Large Language Models (LLMs) are vulnerable to obfuscation-based jailbreak attacks using the MetaCipher framework. MetaCipher employs a reinforcement learning algorithm to iteratively select from a pool of 21 ciphers to encrypt malicious keywords within prompts, evading standard safety mechanisms that rely on keyword detection. The framework adaptively learns optimal cipher choices to maximize the success rate of the jailbreak, even against LLMs with reasoning capabilities. Successful attacks bypass safety guardrails, leading to the execution of malicious requests masked as benign input.
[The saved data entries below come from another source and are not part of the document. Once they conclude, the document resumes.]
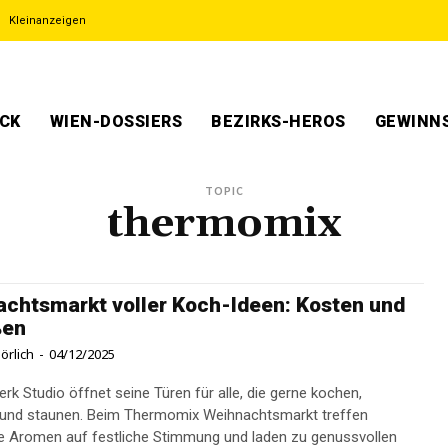
Kleinanzeigen
ECK
WIEN-DOSSIERS
BEZIRKS-HEROS
GEWINNS
TOPIC
thermomix
chtsmarkt voller Koch-Ideen: Kosten und
ßen
örlich
-
04/12/2025
rk Studio öffnet seine Türen für alle, die gerne kochen,
 und staunen. Beim Thermomix Weihnachtsmarkt treffen
he Aromen auf festliche Stimmung und laden zu genussvollen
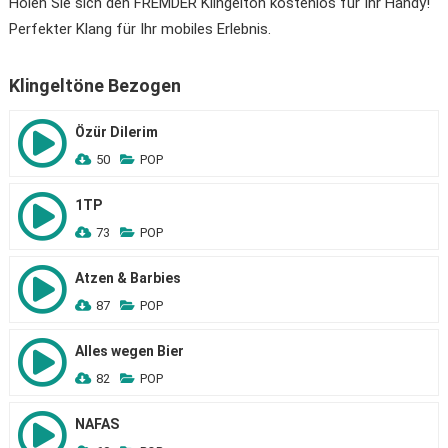
Holen Sie sich den FREMDER Klingelton kostenlos für Ihr Handy!
Perfekter Klang für Ihr mobiles Erlebnis.
Klingeltöne Bezogen
Özür Dilerim
50
POP
1TP
73
POP
Atzen & Barbies
87
POP
Alles wegen Bier
82
POP
NAFAS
Large Language Models (LLMs) are vulnerable to jailbreaking through an agentic attack framework called Composition of Principles (CoP). This technique uses an attacker LLM (Red-Teaming Agent) to dynamically select and combine multiple human-defined, high-level transformations ("principles") into a single, sophisticated prompt. The composition of several simple principles, such as expanding context, rephrasing, and inserting specific phrases, creates complex adversarial prompts that can bypass safety and alignment mechanisms designed to block single-tactic or more direct harmful requests. This allows an attacker to elicit policy-violating or harmful content in a single turn.

Large Language Models (LLMs) are vulnerable to a novel adversarial attack, Alphabet Index Mapping (AIM), which achieves high success rates in bypassing safety filters ("jailbreaking"). AIM encodes prompts by converting characters to their alphabet indices, maximizing semantic dissimilarity while maintaining straightforward decoding instructions. This allows malicious prompts to evade detection based on semantic similarity, even when the LLM correctly decodes the intent.

A vulnerability in Large Language Models (LLMs) allows adversarial prompt distillation from a large language model (LLM) to a smaller language model (SLM), enabling efficient and stealthy jailbreak attacks. The attack leverages knowledge distillation techniques, reinforcement learning, and dynamic temperature control to transfer the LLM's ability to bypass safety mechanisms to a smaller, more easily deployable SLM. This allows for lower computational cost attacks with a potentially high success rate.

The MIST attack exploits a vulnerability in black-box large language models (LLMs) allowing iterative semantic tuning of prompts to elicit harmful responses. The attack leverages synonym substitution and optimization strategies to bypass safety mechanisms without requiring access to the model's internal parameters or weights. The vulnerability lies in the susceptibility of the LLM to semantically similar prompts that trigger unsafe outputs.